Methods
and Materials
Plant growth conditions
D. sewerzowii seeds were obtained from the Millennium Seed Bank at the Royal Botanic
Gardens, Kew (serial no. 0694027). M. complanata seeds were collected from Puyong Pass
Shangri-la County, Yunnan Province, SW China (99°55′E, 28°24′N), 4620 m a.s.l (Peng et al.
2018). Seeds were germinated on 1% water agar in a growth room set to 16 h day length,
temperature of 20 (±2) °C, relative humidity of 60% (±10%) and a NS12 light spectrum at
120 µmol m -2s-1 PPFD using Valoya L28 LED lights (Helsinki, Finland). Once a radical
emerged, the seedlings were transferred to 7 cm square pots containing Levington Advance
Seed and Modular FS2 (ICL Professional Horticulture) seedling soil that was pre-treated with
Calypso (Bayer). Once established, a single individual was selected and maintained as a
clonal population by propagation using cuttings.

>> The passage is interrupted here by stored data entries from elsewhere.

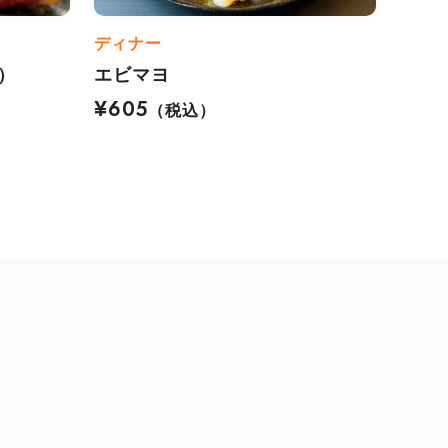
ディナー
）
エビマヨ
¥605
（税込）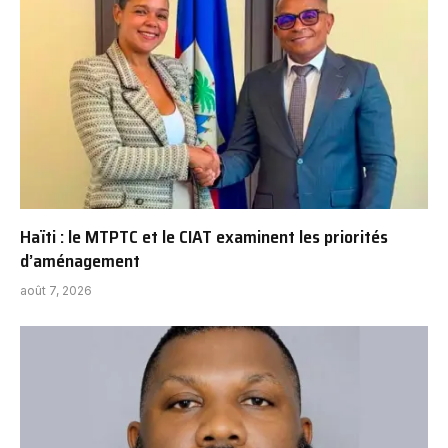
Haïti : le MTPTC et le CIAT examinent les priorités
d’aménagement
août 7, 2026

Genome size estimation by FCM
Genome size estimations were performed through flow cytometry (FCM) using the method of
(Dolezel et al. 2007). Briefly, the LB01 buffer was used together with N. cataria tissue to
prepare a reference standard with a previously reported genome size (Mint Evolutionary
Genomics Consortium 2018). A CytoFLEX LX (Beckman Coulter) flow cytometer with a 561
nm excitation laser, 610/20 emission filter and a flow rate of 30 µL/min was used. The
threshold was set to 488 nm forward scatter to exclude instrument noise and background
signal from the buffer.
Nucleic acid isolation
HMW DNA isolation and sequencing
High molecular weight (HMW) DNA was extracted in duplicate from ~1 g of young leaf tissue
using the Nucleobond HMW DNA Extraction kit (Macherey-Nagel, Germany). HMW DNA
purity and concentration was assessed by Nanodrop and Qubit, whereafter the extractions
were combined. Small fragment DNA elimination was performed with the Circulomics short
read eliminator kit (PacBio). Briefly, an equal volume of SRE reagent was added to the
sample, and this was centrifuged for 1 h at 12,000 x g. The pellet was washed with 70%
ethanol before resuspending in TE buffer with low EDTA. DNA quality and quantity was
assessed with a nanodrop spectrophotometer (Thermo Fischer Scientific), Agilent
T apestation (running genomic DNA screentape) and Qubit fluorimeter (Invitrogen).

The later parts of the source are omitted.